Over the road they are judging the next Open-Art exhibition and I know I won’t get anyway this year, having won last June. They’ve had 100 artists entering! due to the excellent quality of last year’s show, which was loaded with superb artworks from top-notch professional artists. I think I only won because my abstracts were, as I’ve been told by galleries from New York to Amsterdam, totally different to anything anyone has seen before.
I’m surprised each time one pops out (well, they take several months work to complete). They come from a deep meditative place which I go to, a place that helps me cope with my present condition. This thought makes my mind drift back to my beloved Kenya and finally, to a dramatic drive through the savannah and along dry river beds in a 4x4. I was taking an old woman to hospital two bush-driving hours away, or one day’s walk. Had we not done that drive, she’d have died without medical care or pain relief. My ‘cousin’ was annoyed to learn of our action when we returned one of his many 4x4’s some hours later, but that’s the ex-colonials for you, and one of the reasons I won’t go back to Kenya.
The contrast to my existence here in Britain can’t be better shown than by yesterday’s experience. We had yet another of my dramatic dashes to hospital. I’m now on the highest dose of steroids to stop an expanded artery in my head squeezing the optic nerve and causing instant blindness. Three years ago this same condition gave me crippling headaches but these pills quickly killed them. We thought the condition, Giant Cell Arteritis, would never return, but that’s life. At least I’m not in Africa.

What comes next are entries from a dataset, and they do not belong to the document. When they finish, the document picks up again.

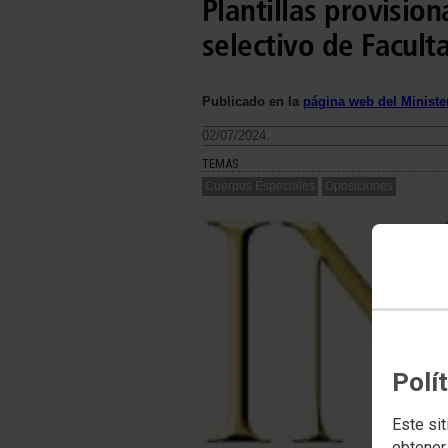
Plantillas provisio
selectivo de Facult
Publicado en la
página web del Minister
02/07/2024.
TEMAS
Cuerpos Especiales
Oposiciones
Polí
Este sit
obtener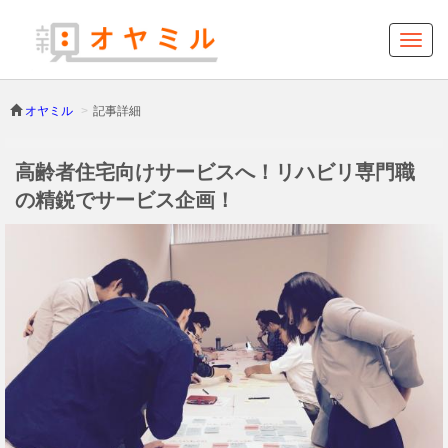
オヤミル
記事詳細
高齢者住宅向けサービスへ！リハビリ専門職
の精鋭でサービス企画！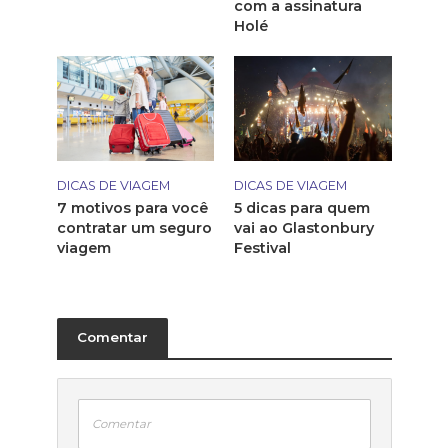
com a assinatura
Holé
DICAS DE VIAGEM
DICAS DE VIAGEM
7 motivos para você
5 dicas para quem
contratar um seguro
vai ao Glastonbury
viagem
Festival
Comentar
Comentar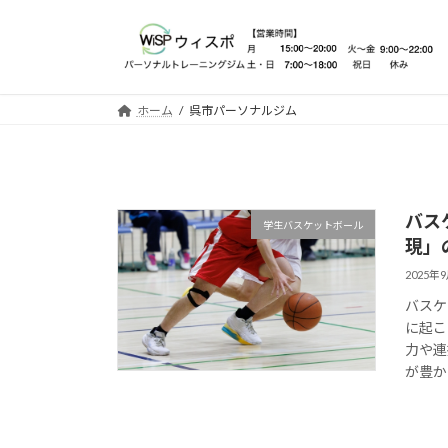
コ
ナ
ン
ビ
テ
ゲ
ン
ー
ツ
シ
ホーム
呉市パーソナルジム
へ
ョ
ス
ン
キ
に
ッ
移
バス
プ
動
学生バスケットボール
現」
2025年
バスケ
に起こ
力や連
が豊か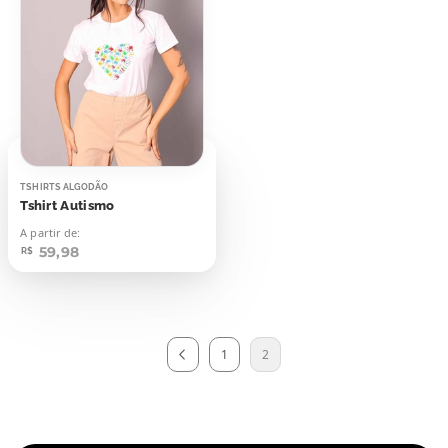
TSHIRTS ALGODÃO
Tshirt Autismo
A partir de:
59,98
R$
1
2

As a young man, the few times my mind rippled forwards from an exciting life, I used to look forward to old age. I assumed it would be a sublime period ruled by wisdom gained form experience and calm from a satisfying life, I assumed creativity would occupy the space once held by activity, that paintings and novels would fly from a desk overlooking a well loved Zen-ish garden into which dear old friends and pleasant neighbours would drift. The reality is very different.
We have the Zen inspired garden and it hangs beautifully above the town’s lovely old roofs, but our neighbours disliked our widely admired fencing and even said out of spite they’d told others in this street that we are not pleasant. This dispute has cost us a welcome and also thousands. The house had already gobbled up all our money and savings, so we’ve had to borrow to pay. On top of this is my dire health.
But… you know what… life is not defined by what happens to you but by how you take it.
We’re not bothered by what others think of us, and although we are poor, we save the pennies until we can treat ourselves and I am as creative as my energy or brain fog allows me to be. Unable to walk far, I am Zen master of our wee Zen haven. When self-pity enters my head, I think back to those in neighbouring hospital beds, some who didn’t make it, and yesterday at the hospital I talked to a depressed young woman whose legs are weakened by internal infections. I showed her my innovative French crutches with pneumatic joints that soften gravity’s pressure on the elbow and shoulder joints. When I showed her that my crutches can also act as a shooting-stick type seat, vital when exhausted, she laughed with joy and took photo-notes to buy them.
In the fog created by pain and fever, your diminished energy supply is drained before you even start the essential chores of daily life. This makes the demanding work of mentally adjusting to your situation an even bigger mountain to climb. But you must. Adjusting, no matter your condition, is the only option, unless you pine for a depressed existence. Take this morning. I asked my wife what she feels about the disappointing home existence my problems have given her. Camilla’s smile was sweet, “It is what it is!” And we hugged one another.
Camilla has always faced what is, it is partly why we get along so well, for we each live without regret. When sadness invades, we quickly shift aside to find the positives in any situation, even when things are really dire, such as when in hospitals we’ve thought we’d never see one another again. That this has happened several times has not stopped us being positive. You have to. This one life is not a practice run.
I had a stark choice yesterday - consume those nasty pills or not. Three years ago, these same pills dramatically increased my vulnerability. Defences lowered, I caught an internal infection which has never left and has swelled to give me 20 horrible rounds of itself over two years (& 20 rounds of powerful, destabilising antibiotics). It invaded my collapsed them, almost killed me; it gave me near uro-sepsis, nearly ending my days; it caused a frightening internal rupture that almost took me. I went on to suffer several disorienting seizures. These pills play havoc with the body - I snapped a tendon and another time my bicep literally broke in two. They made me lose 10% of my weight, having no fat this stole over 40% of my muscle, I’m now an insect. They also disrupt your sleep and effect your mood.
What’s to like? But I can’t imagine life without sight. I’ll also be glad when these temple-located headaches go, for the intensity stops me writing, it invades my entire mental existence. Despite the Nation’s Health Service being on its knees through lack of funding and government foresight, within two hours of my phoning the doctor I’d been treated in hospital. OK, due to all my other problems, I’m on the red-list, but that is still an impressive lot of empathy and action from several dedicated medics. You’d be amazed to get such care, even with private health insurance in places such as the USA, and here it is free and all provided with smiles all round. Bless our NHS!!!
How fortunate to be in a land, tired of our stupid Brexit government as it is, which is capable of such marvels.